Estes dados são fruto da pesquisa do doutor em História Ricardo Schmachtemberg. Ele analisou documentos da Intendência, que era o órgão equivalente à Prefeitura de Santa Cruz hoje. Também vasculhou as notícias publicadas na Gazeta de Santa Cruz, jornal que circulou entre 1918 e 1919. “Estes documentos pertenciam ao Colégio Mauá. Na época da pesquisa eu queria entender como Santa Cruz lidou com a urbanização e a modernização da área urbana. No meio disso estava o período da gripe espanhola.”
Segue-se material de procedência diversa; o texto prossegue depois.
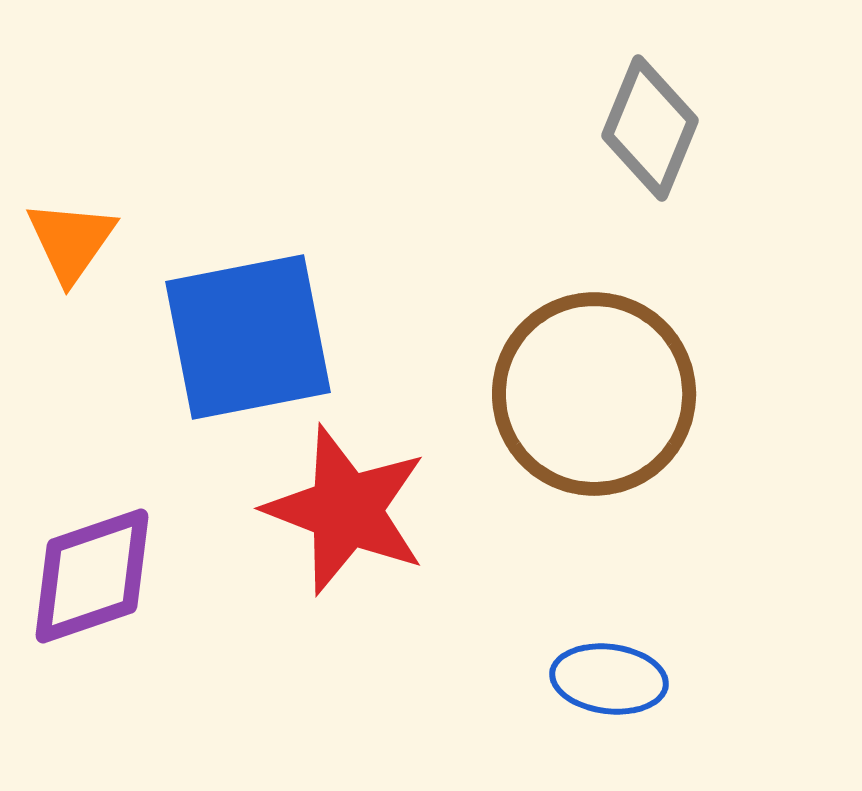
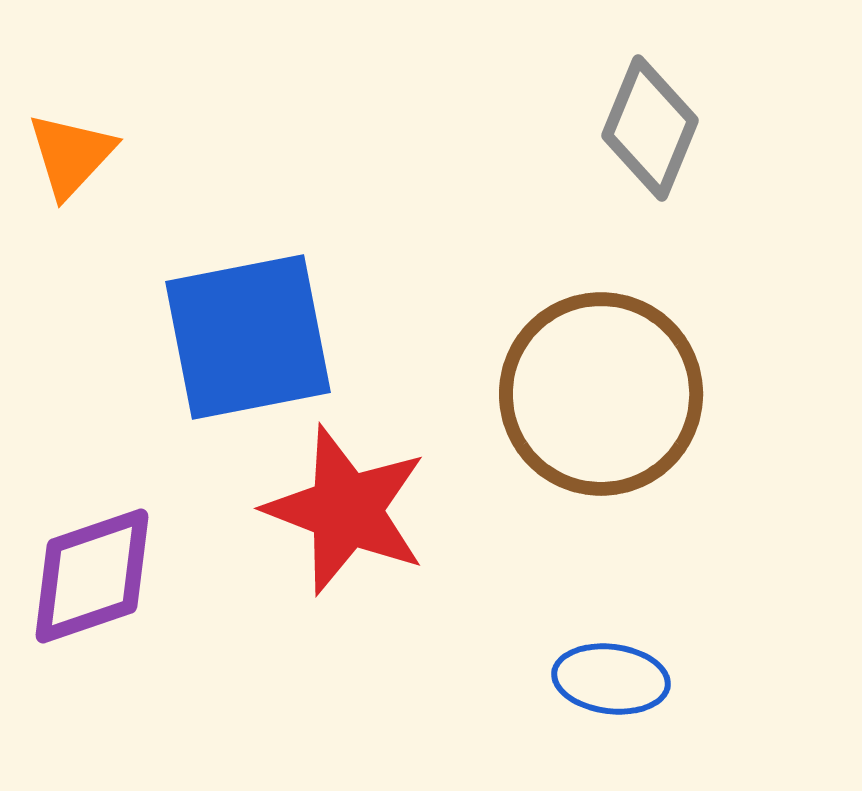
orange triangle: moved 86 px up; rotated 8 degrees clockwise
brown circle: moved 7 px right
blue ellipse: moved 2 px right
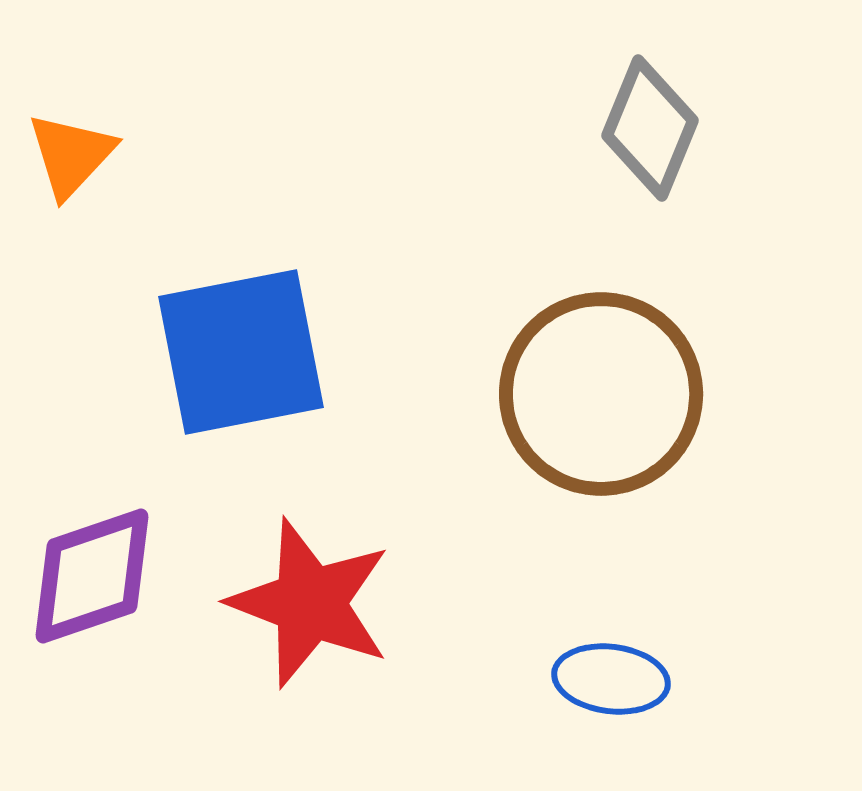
blue square: moved 7 px left, 15 px down
red star: moved 36 px left, 93 px down
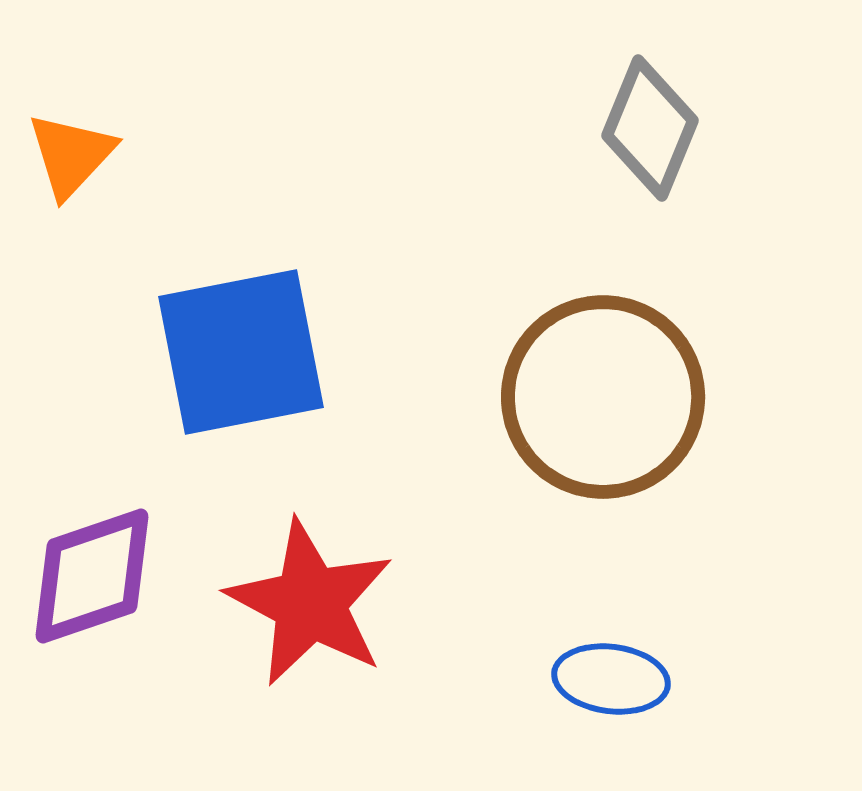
brown circle: moved 2 px right, 3 px down
red star: rotated 7 degrees clockwise
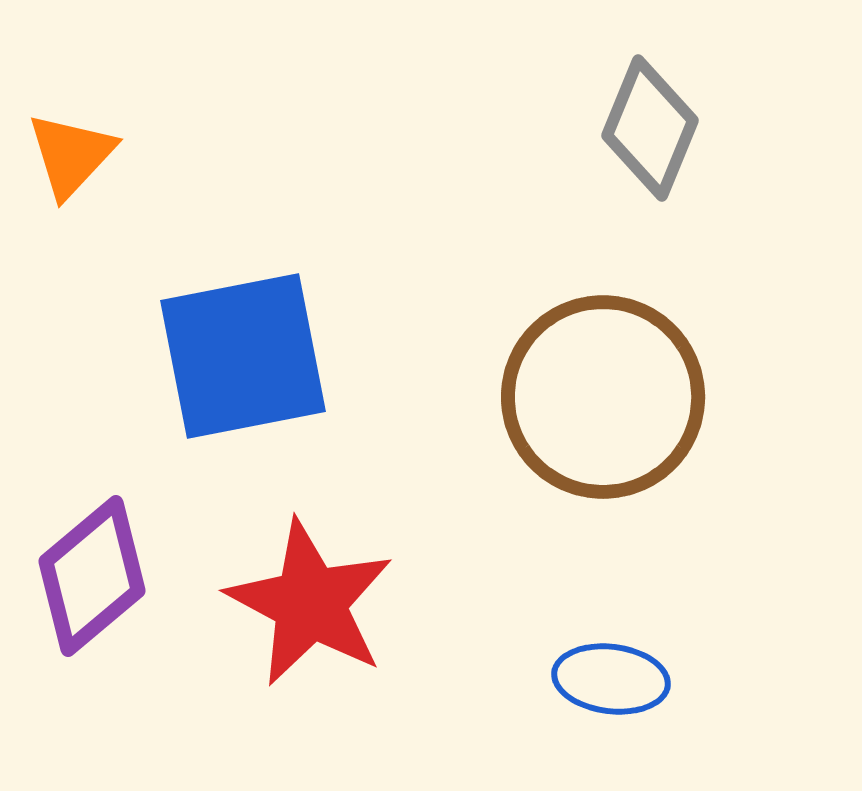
blue square: moved 2 px right, 4 px down
purple diamond: rotated 21 degrees counterclockwise
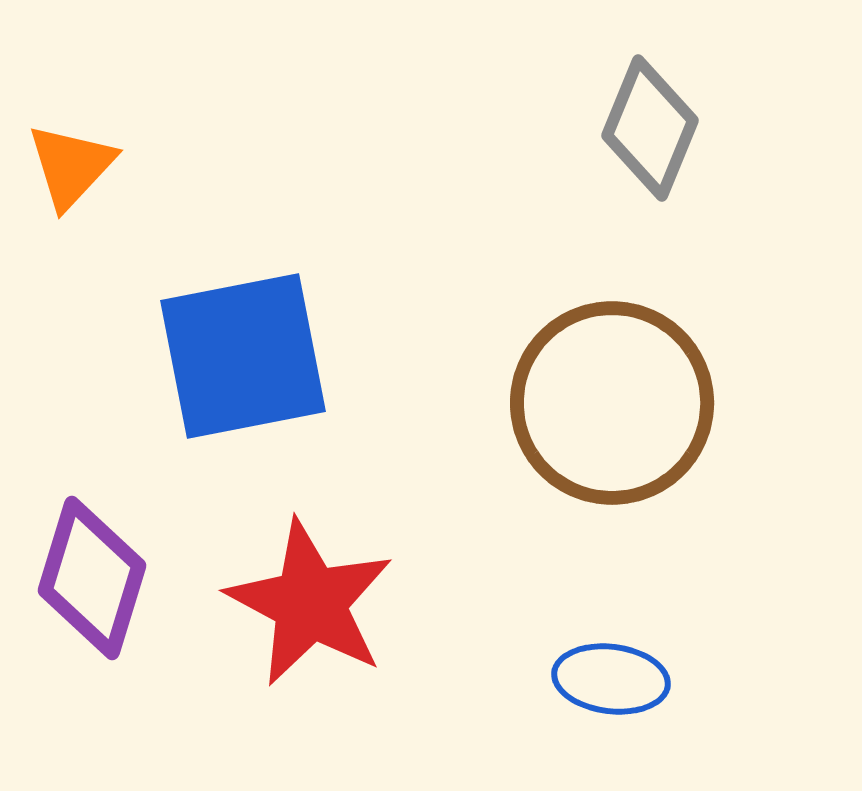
orange triangle: moved 11 px down
brown circle: moved 9 px right, 6 px down
purple diamond: moved 2 px down; rotated 33 degrees counterclockwise
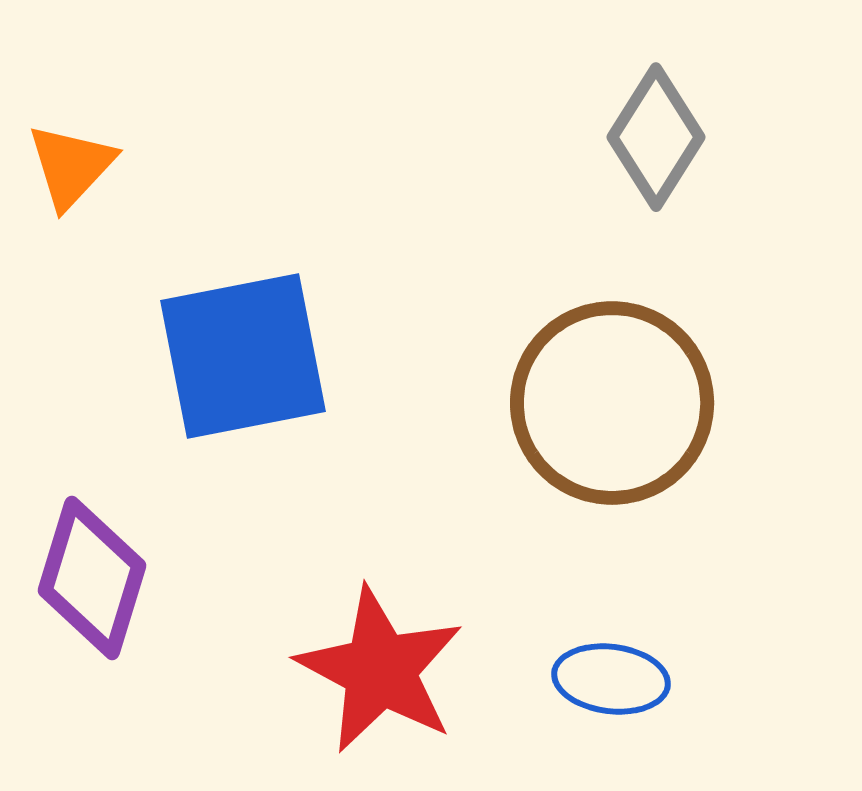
gray diamond: moved 6 px right, 9 px down; rotated 10 degrees clockwise
red star: moved 70 px right, 67 px down
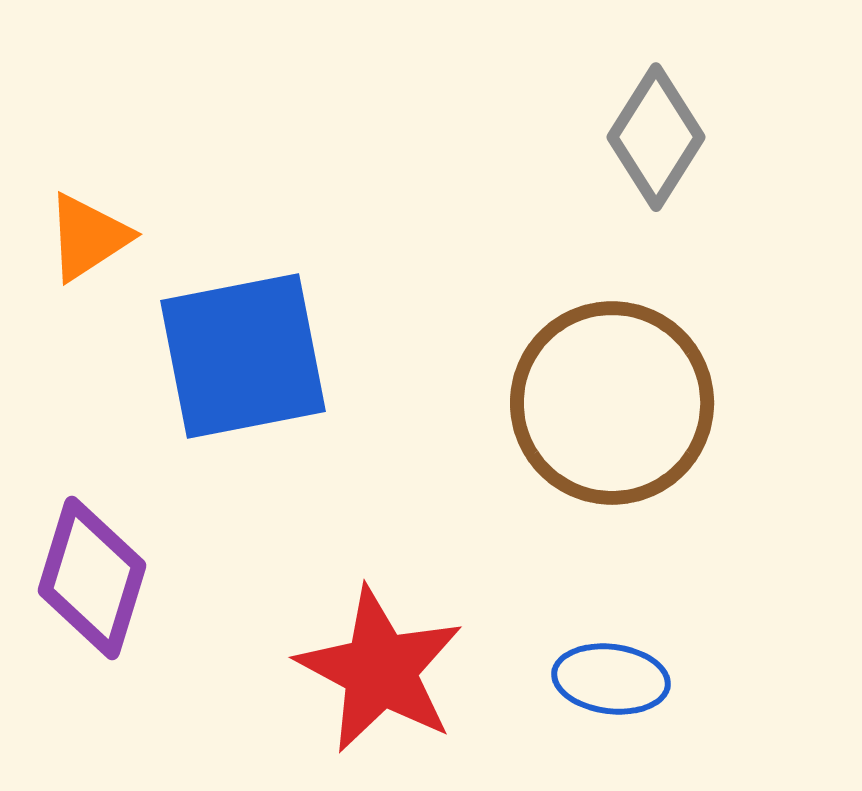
orange triangle: moved 17 px right, 71 px down; rotated 14 degrees clockwise
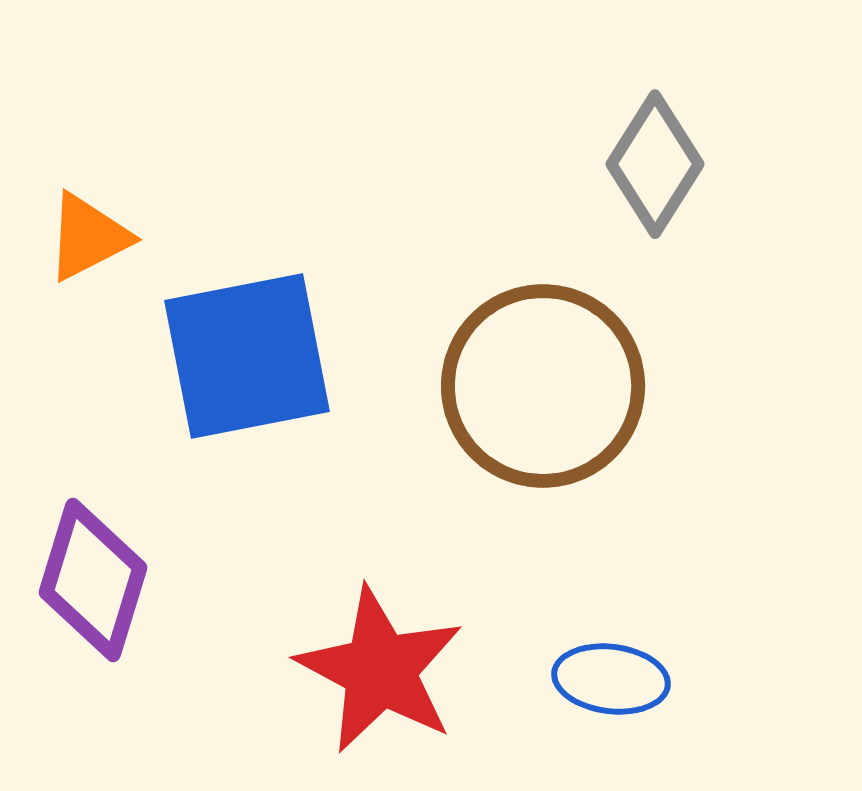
gray diamond: moved 1 px left, 27 px down
orange triangle: rotated 6 degrees clockwise
blue square: moved 4 px right
brown circle: moved 69 px left, 17 px up
purple diamond: moved 1 px right, 2 px down
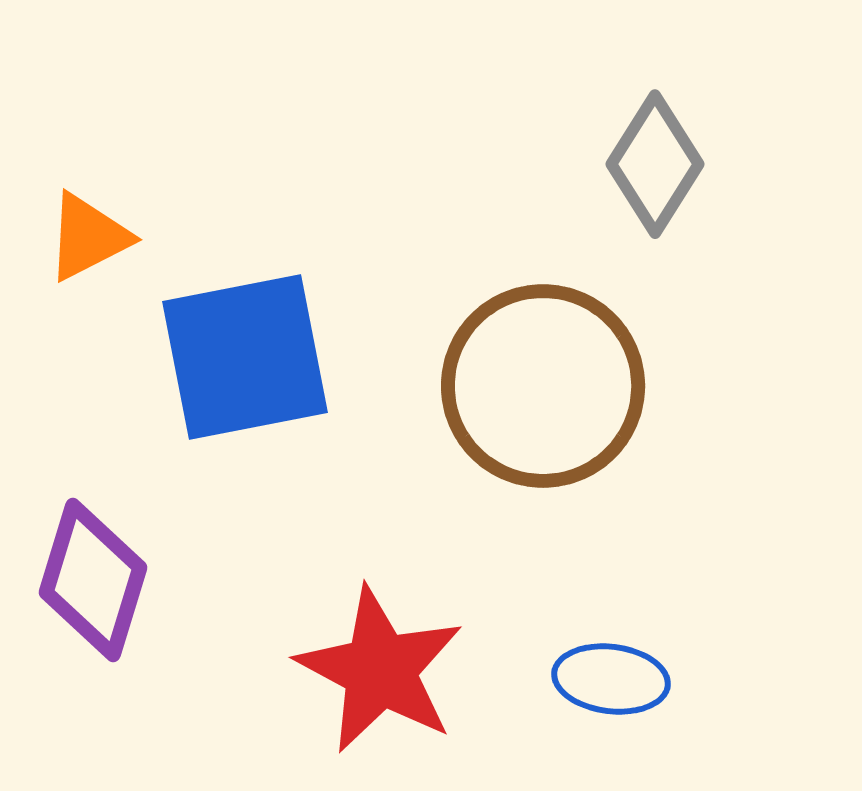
blue square: moved 2 px left, 1 px down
Segundo o professor, o decreto de Bartholomay continha ações práticas de isolamento, tratamento e controle sanitário para evitar o contágio do vírus da Inflenza. “Sabia-se que mais cedo ou mais tarde a gripe chegaria a Santa Cruz, e diferente do governo do Estado e de outros municípios, o intendente agiu. A primeira medida foi controlar quem chegava de trem ao município”, explicou o doutor em história. Da Europa e dos Estados Unidos, a gripe espanhola viajou de navio para a América do Sul. O vapor que transportava passageiros e mercadorias trouxe a doença. Como a ligação de Santa Cruz com os portos se dava por meio da ferrovia, Bartholomay restringiu a entrada de quem vinha de fora.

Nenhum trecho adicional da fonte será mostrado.